Internally Displaced Persons camps and barracks also benefitted, he said.
But things changed after the lockdown was extended by two weeks on April 12.
With many households struggling without income during the lockdown, the need for food and cash relief became critical.
“We realised that there are people doing well before the lockdown but are either sacked or their salaries were slashed and could no longer go to work so we thought they are the real casualties of COVID-19. We then announced that anybody under this category should reach out to us,” Mr Obono said.
“This prompted the initiative to increase the target to meet people impoverished by COVID-19. It, however, affected our distributions in IDP camps and informal communities.”
Government’s uncoordinated response
The restriction is still making it difficult for many families to survive, even after it was slightly lifted especially as the government’s palliative package distribution remains largely uncoordinated.
The Nigerian government only provided N20,000 to about 2.6 million families and 11 million people identified as poor and vulnerable. This is, however, a fraction of the over 90 million Nigerians estimated to be living in extreme poverty.
The modalities for distribution of the 77,000 metric tonnes of food the government directed to be shared to vulnerable households affected by the lockdown in Lagos, Ogun, and Abuja have remained vague.
Many have also queried how the government continued with the school feeding programme when the pupils benefitting from it have been out of school since March 19.
A report by the Centre for Democracy and Development (CDD) revealed how the sharing of relief materials in Lagos was marred by misinformation about intended beneficiaries, political favouritism and random distribution.
In Kaduna, the distribution of palliatives was also influenced by party membership and affiliation.
“I think the government has failed (in coordinating relief response) if you asked me,” Mr Obono said. “The kind of palliative they give out are being rejected by many Nigerians saying they are expired food.”
Mr Obono said the government is not targeting the actual people that need economic assistance. “If you are not targeting people who have been victimised by COVID-19 you are not targeting the general public.
“The humanitarian ministry is continuing with the school feeding programme when the pupils benefitting are at home. It’s a misplaced priority and unorganised way of reaching people.”
The Tap Initiative director also blamed the government for not providing accurate data of vulnerable Nigerians and people susceptible to the diverse impact of COVID-19.

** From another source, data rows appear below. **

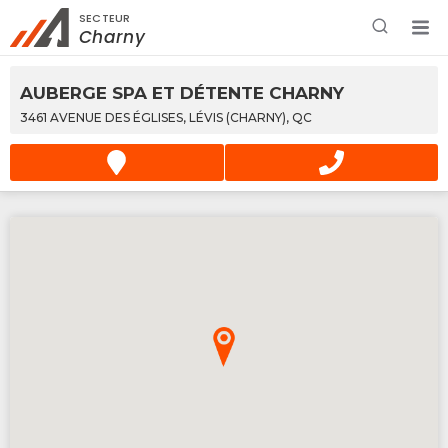
SECTEUR
Rechercher à proximité - Entreprise / Rabais /
Charny
Services
AUBERGE SPA ET DÉTENTE CHARNY
3461 AVENUE DES ÉGLISES, LÉVIS (CHARNY), QC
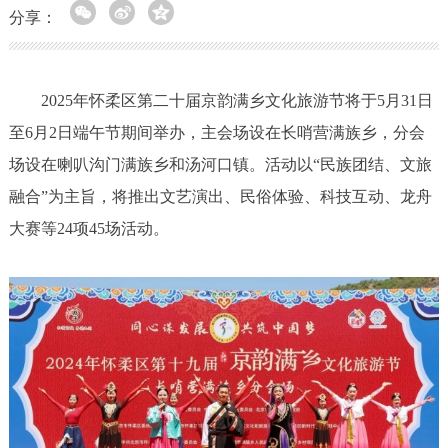
分享：
2025年怀柔区第二十届京韵满乡文化旅游节将于5月31日
至6月2日端午节期间举办，主会场设在长哨营满族乡，分会
场设在喇叭沟门满族乡和汤河口镇。活动以“民族团结、文旅
融合”为主旨，将推出文艺演出、民俗体验、科技互动、龙舟
大赛等24项45场活动。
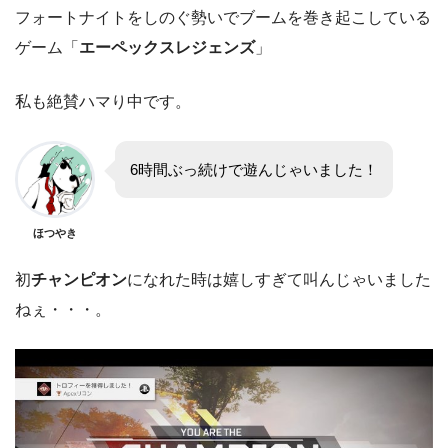
フォートナイトをしのぐ勢いでブームを巻き起こしている
ゲーム「
エーペックスレジェンズ
」
私も絶賛ハマり中です。
6時間ぶっ続けで遊んじゃいました！
ほつやき
初
チャンピオン
になれた時は嬉しすぎて叫んじゃいました
ねぇ・・・。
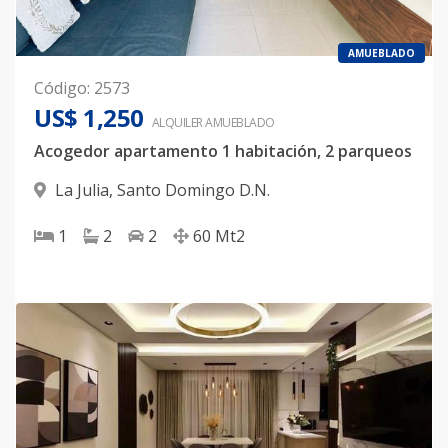
AMUEBLADO
Código
:
2573
US$ 1,250
ALQUILER
AMUEBLADO
Acogedor apartamento 1 habitación, 2 parqueos
La Julia
,
Santo Domingo D.N.
1
2
2
60
Mt2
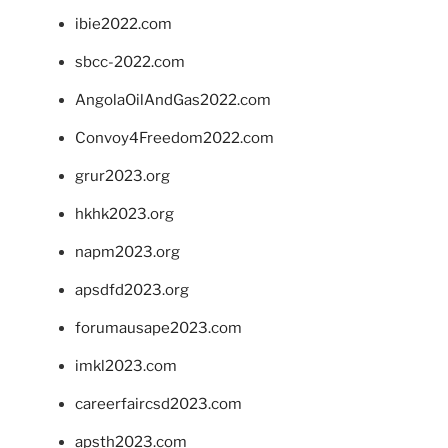
ibie2022.com
sbcc-2022.com
AngolaOilAndGas2022.com
Convoy4Freedom2022.com
grur2023.org
hkhk2023.org
napm2023.org
apsdfd2023.org
forumausape2023.com
imkl2023.com
careerfaircsd2023.com
apsth2023.com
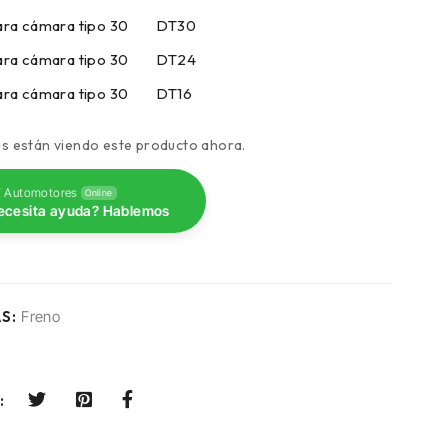
ara cámara tipo 30 DT30
ara cámara tipo 30 DT24
ara cámara tipo 30 DT16
s están viendo este producto ahora.
 Automotores
Online
ecesita ayuda? Hablemos
S:
Freno
:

“Government’s response package failed because there is no real data that projects the real people that need safety nets,” Mr Obono said.
Filling in the gap
The ‘food drive initiative’ by TAP is just one of several citizen-powered welfare initiatives that have sprung up in the wake of the coronavirus outbreak.
The People’s Food Bank launched by Seun Adebajo’s family is feeding almost 3,000 people daily in Lagos. Pop musician Banky W also runs a similar food bank in the Lekki area while Food Clique, another non-profit NGO focused on distributing food to the poorest households, has rapidly scaled up its operations in the face of increased demand during the pandemic.